**WHAT YOU NEED TO DO**. The lines below, from the one holding "Find the location of a particular element." through the one holding "Image resolution: width=514", are to be restated word for word, with all images left out.

**RECORDS**.
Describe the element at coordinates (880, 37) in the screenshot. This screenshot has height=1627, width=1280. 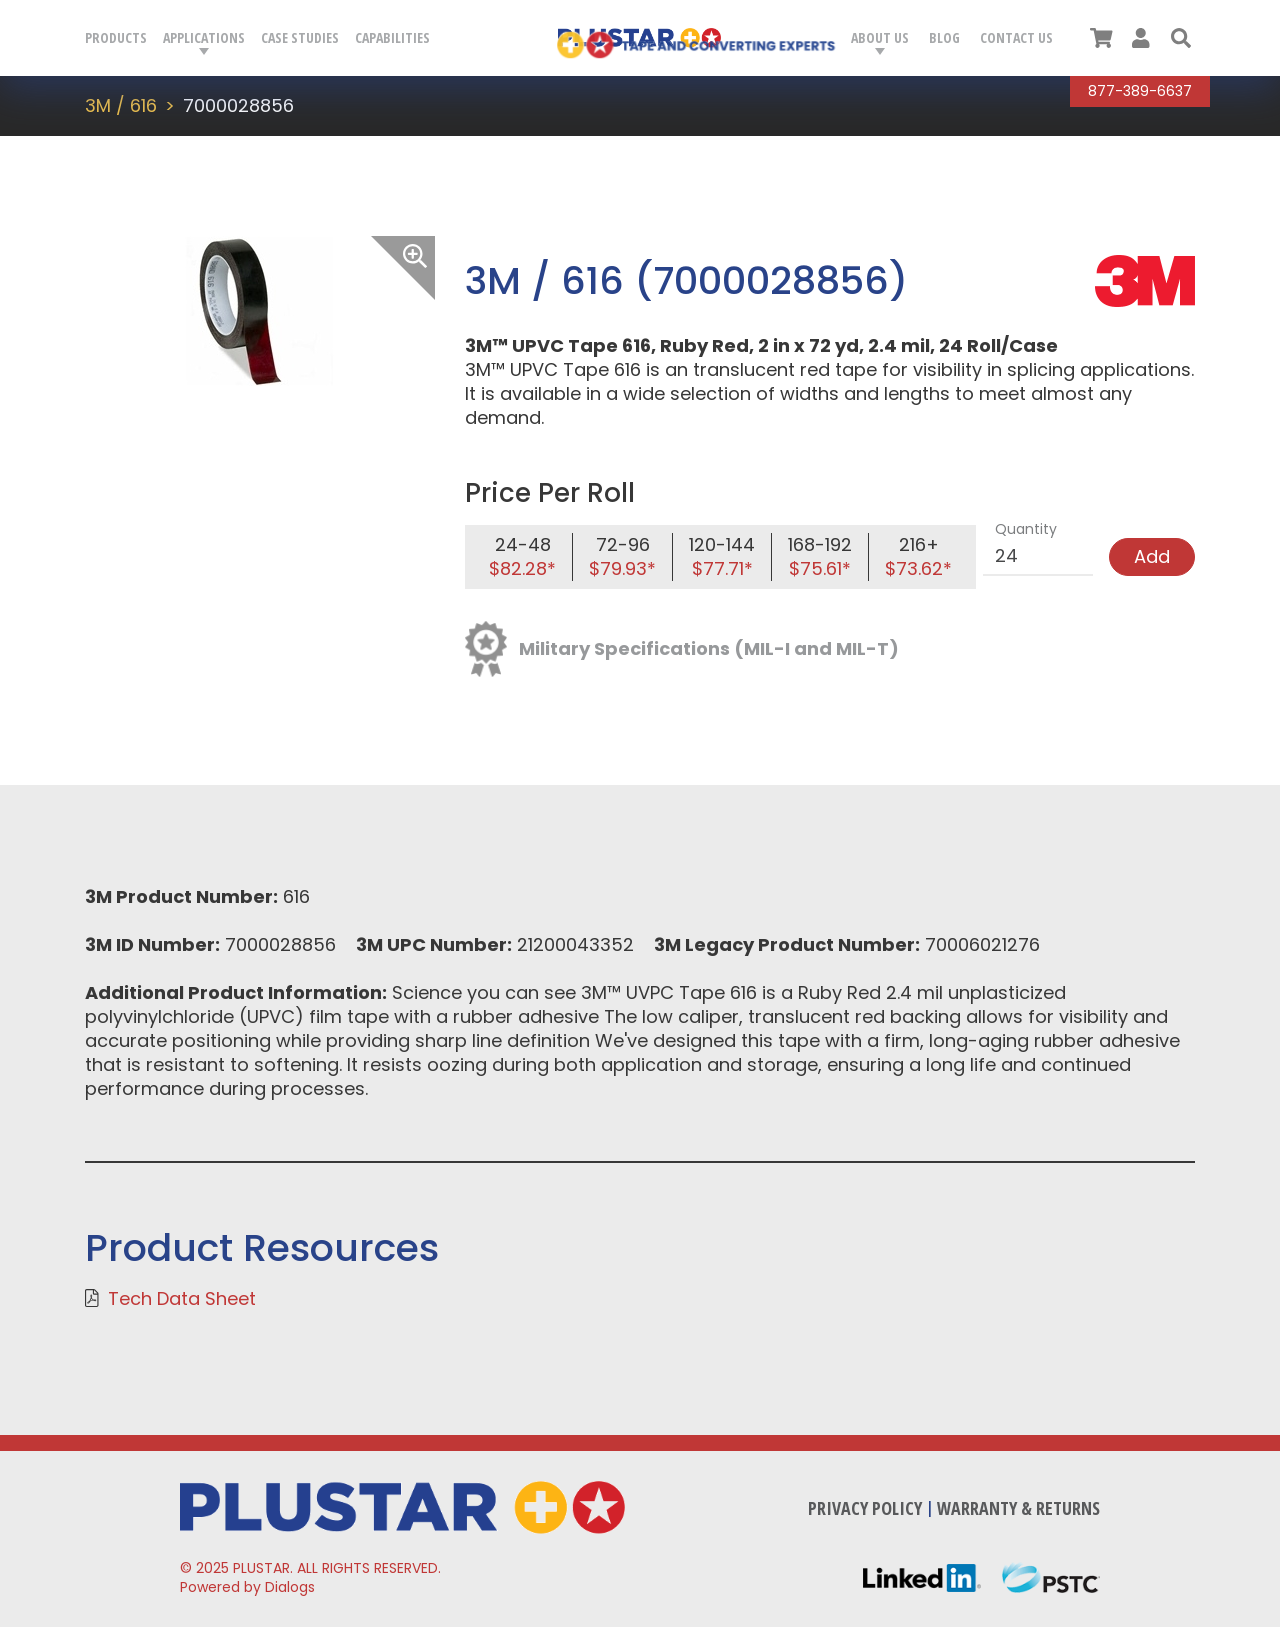
I see `About Us [button]` at that location.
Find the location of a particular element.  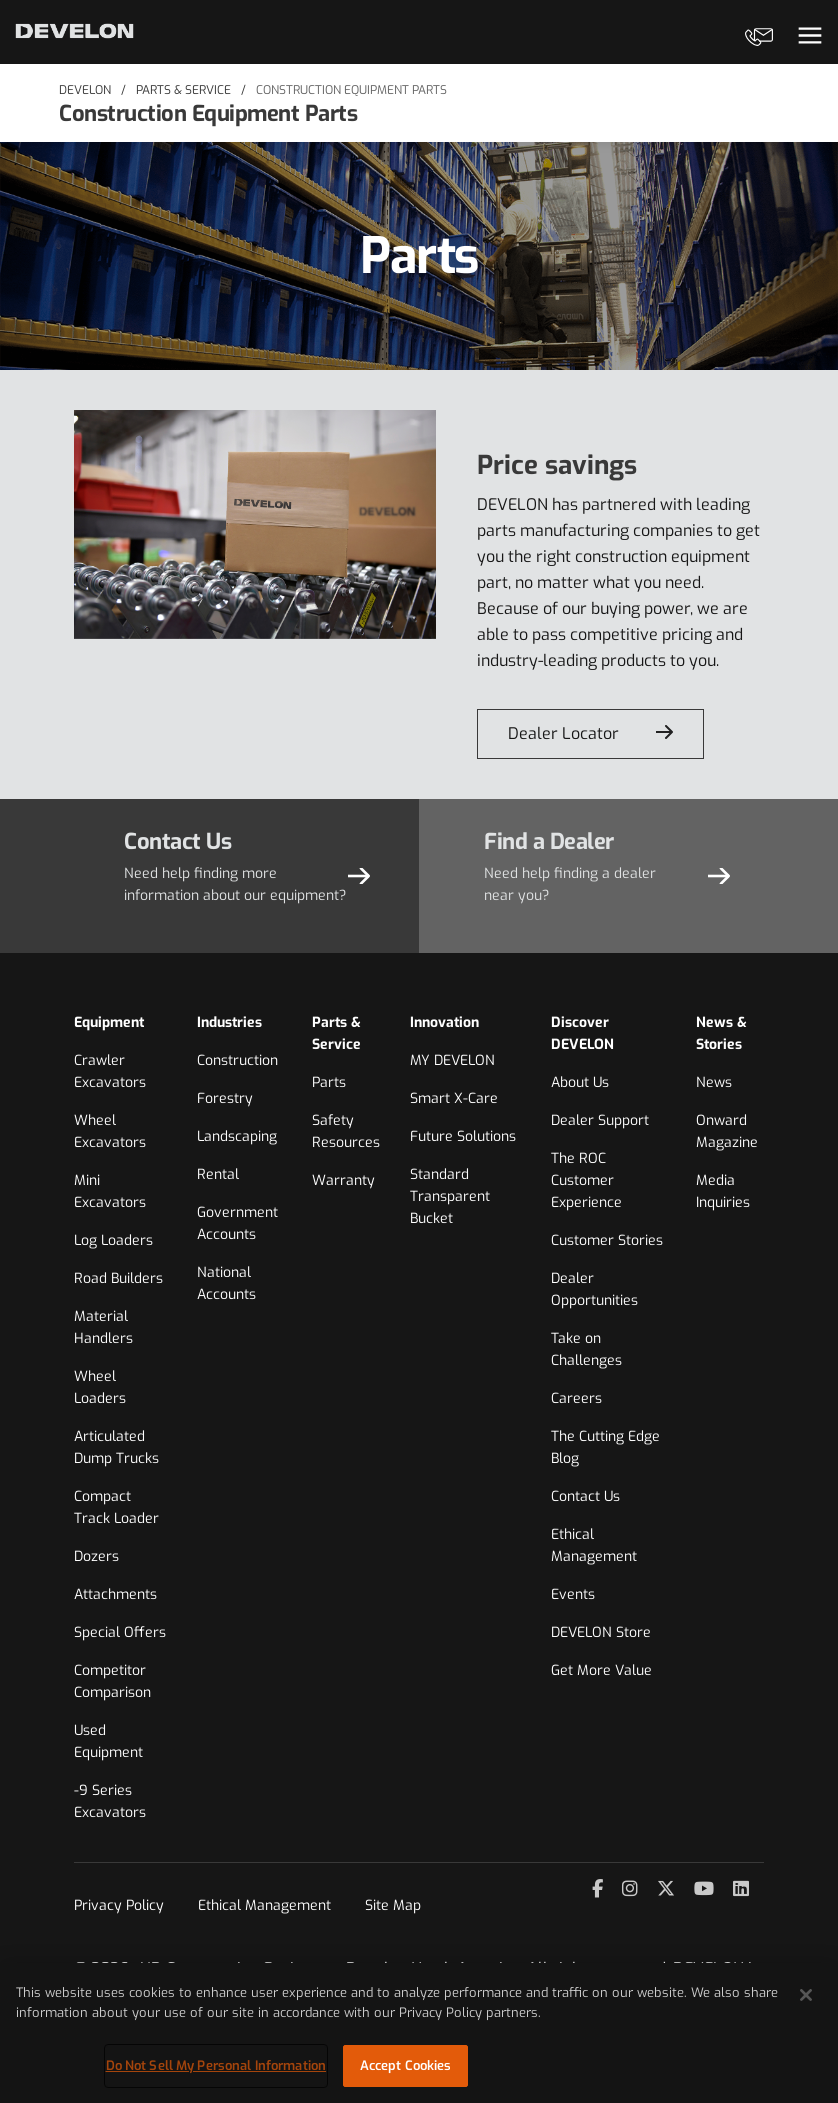

Compact Track Loader is located at coordinates (116, 1507).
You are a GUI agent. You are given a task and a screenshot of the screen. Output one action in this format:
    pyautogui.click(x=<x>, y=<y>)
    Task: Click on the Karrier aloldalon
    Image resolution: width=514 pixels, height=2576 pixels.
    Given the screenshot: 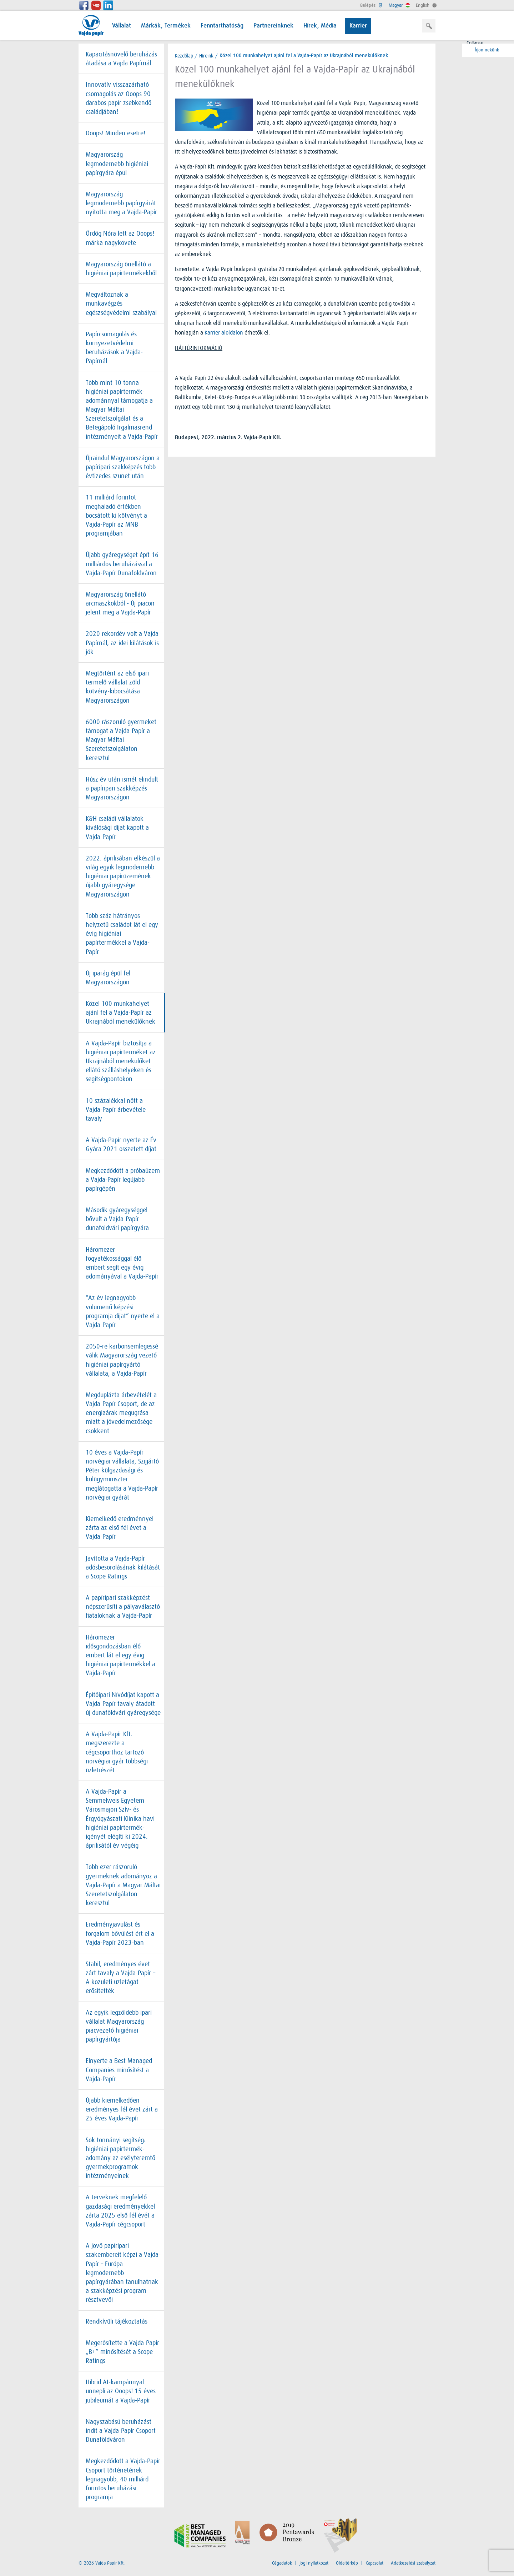 What is the action you would take?
    pyautogui.click(x=224, y=333)
    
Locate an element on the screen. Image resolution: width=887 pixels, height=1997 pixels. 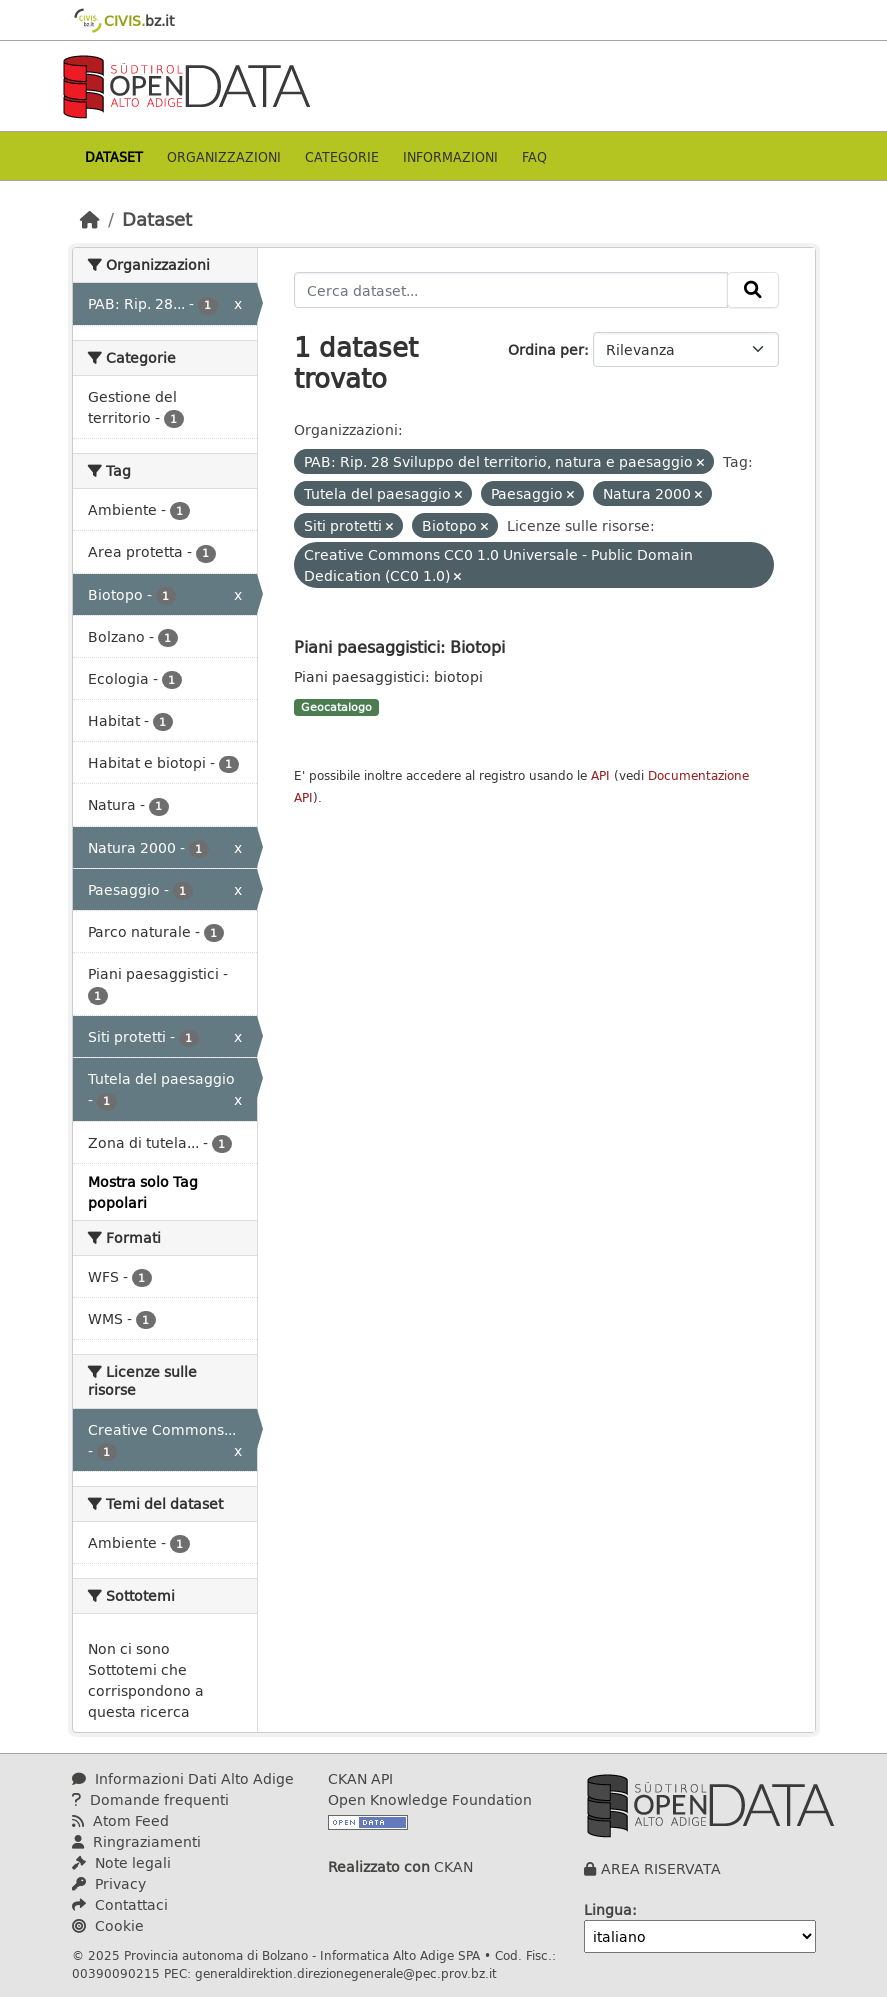
Atom Feed is located at coordinates (120, 1820).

**ANSWER FOR THIS EXERCISE**.
Find the location of a particular element.  

Compact Track Loader is located at coordinates (116, 1507).
You are a GUI agent. You are given a task and a screenshot of the screen. Output one action in this format:
    pyautogui.click(x=<x>, y=<y>)
    Task: Click on the Karrier aloldalon
    Image resolution: width=514 pixels, height=2576 pixels.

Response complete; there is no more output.